Before my second wife and I were married she got lots of colds in the winter. Sometimes she would no more get over one than she would get another. Her daughter's complained that she was always getting sick. I suggested that she move her bed out from under the bedroom window to an inside wall, and suddenly the number of colds she got in the winter went way down and has stayed that way.
What is the connection? In the winter it is cold outside most nights, even here in Texas. Even with our thermo-pane windows the glass gets cold, and that makes the air just inside the window cold. Cold air is heavier than the rest of the air in the room and gravity causes it to flow down from the window onto the bed and your head, if they happen to be below the window.
People used to believe that cold makes you sick. Of course bacteria and viruses are what make you sick and there is no more of them in cold air than in warm air. So what's the connection?
I'm no doctor, so you may want to ignore my following statements, but I believe cold temperatures lower your resistence to the germs that are already there, everywhere. They are present in small numbers that your body can normally handle, but having a cold head can give you a disadvantage in fighting them. From my observations of myself, I think my resistence is also lower when I'm asleep. Most colds I get are not there when I go to sleep, but I wake up with them. So if my resistence is already low at night, I sure don't want to make it even lower by letting cold air flow over my head, into my nose, sinuses, and throat on winter nights.

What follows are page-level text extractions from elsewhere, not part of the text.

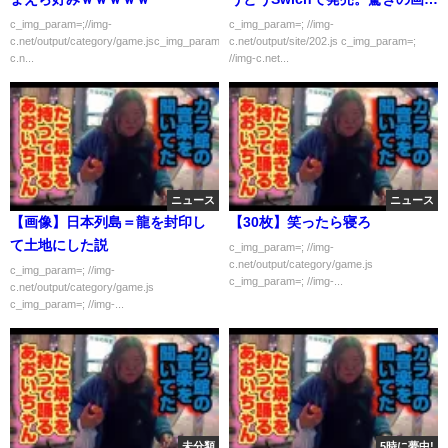
に拍手喝采！
c_img_param=;//img-
c_img_param=; //img-
c.net/output/category/game.jsc_img_param=;//img-
c.net/output/site/202.js c_img_param=;
c.n...
//img-c.net...
ニュース
ニュース
【画像】日本列島＝龍を封印し
【30枚】笑ったら寝ろ
て土地にした説
c_img_param=; //img-
c.net/output/category/game.js
c_img_param=; //img-
c_img_param=; //img-...
c.net/output/category/game.js
c_img_param=; //img-...
未分類
5時に夢中!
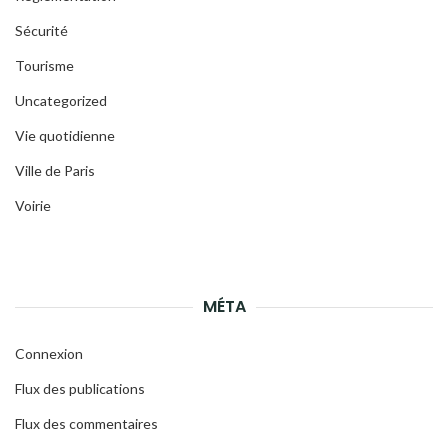
Sécurité
Tourisme
Uncategorized
Vie quotidienne
Ville de Paris
Voirie
MÉTA
Connexion
Flux des publications
Flux des commentaires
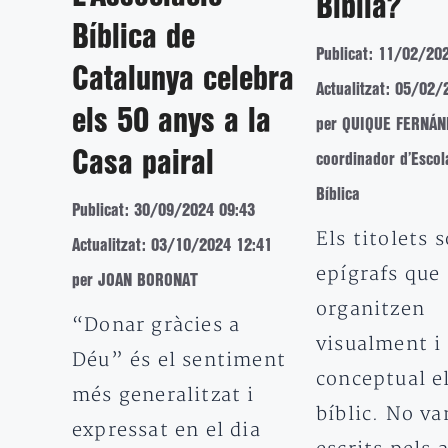
Bíblia?
Bíblica de
Publicat: 11/02/20
Catalunya celebra
Actualitzat: 05/02/
els 50 anys a la
per QUIQUE FERNÁN
Casa pairal
coordinador d’Escol
Bíblica
Publicat: 30/09/2024 09:43
Els titolets 
Actualitzat: 03/10/2024 12:41
epígrafs que
per JOAN BORONAT
organitzen
“Donar gràcies a
visualment i
Déu” és el sentiment
conceptual el
més generalitzat i
bíblic. No va
expressat en el dia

That's why I don't go to bed with my hair wet in the winter, when I've had too little sleep, or when there's any other reason to think my resistence to illness is low. The evaporation makes my head colder than it would be otherwise, at least until my hair dries. That's OK during the day, but at night when my resistance is already lowered it's not. t That's my best guess at what's going on anyway.
I believe I have a reasonably logical mind and fairly good powers of observation and I wanted to share with others the benefits I believe I have gained from these obsevations. In other words, I'm trying to do you a favor. I don't like colds and I don't like filling myself with drugs that mostly do nothing for me or prolong my suffering. If you feel the same way maybe these observations will help you.